I adore South Africa. Although, I would not recommend it as a backpacker destination, I would highly recommend it for a well-planned holiday with a reputable travel and tourist company. On our days off, we used to rent a car and just set off with a map, heading towards a game park. On the way we sometimes had to stop and get petrol, and we usually had no idea what that petrol station would be like. We could easily find ourselves in a very hostile environment, wondering if we were going to be able to get out. Many of the people around us were clearly very poor, and you could often feel the hostility. At times we needed to act very carefully to be able to get out of those situations.
We were very lucky in a couple of instances. On one occasion, Craig, two American trainers and myself had got lost in Pietermaritzburg. We turned left instead of right at a particular intersection and the American boys began to freak out. We were in this very rundown area and they were yelling, ‘Wind up your windows! Let’s get out of here—look at how they’re looking at us.’ Craig was driving and even he was obviously uncomfortable, but at the time I just thought they were being dramatic.
When I told Jim that story, he looked at me and said, ‘Zelie, you need to learn about Africa—you need to develop a local antenna. If you are the only tourists in an area and you feel hostility, that is because you are in the wrong place and you may be in real danger.’

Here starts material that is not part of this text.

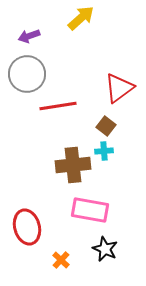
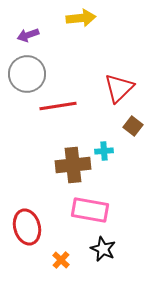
yellow arrow: rotated 36 degrees clockwise
purple arrow: moved 1 px left, 1 px up
red triangle: rotated 8 degrees counterclockwise
brown square: moved 27 px right
black star: moved 2 px left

South Africa is potentially a very dangerous place, but it is also a place of beauty and magnificence, opportunity and adventure.
CHAPTER 37
Racing Stripes
Jim Stockley supplied some of the zebras used in Racing Stripes. Along with the rest of the zebra crew, Craig had a series of complicated situations to work out, often with the smaller barnyard animals. My job was to train the three brown miniature ponies who played ‘Tucker’, one of the main characters; they all had to be liberty trained. Often the horse and zebra departments had to pull together to achieve the sequences.
I was very grateful to Bobby Lovgren and Bill Lawrence, two of the horse trainers, for their continuous guidance. In Namibia in 1997 I had been Bobby’s assistant; I hadn’t seen or worked with him since, but he realised that I had continued to practise what I had originally learnt from him and that I had a ‘feel’ for it. Since Running Free, Bobby’s reputation as a liberty horse trainer had escalated, and he was now considered to be one of the best in the world. In the seven months we worked together in South Africa he took my training skills to another level.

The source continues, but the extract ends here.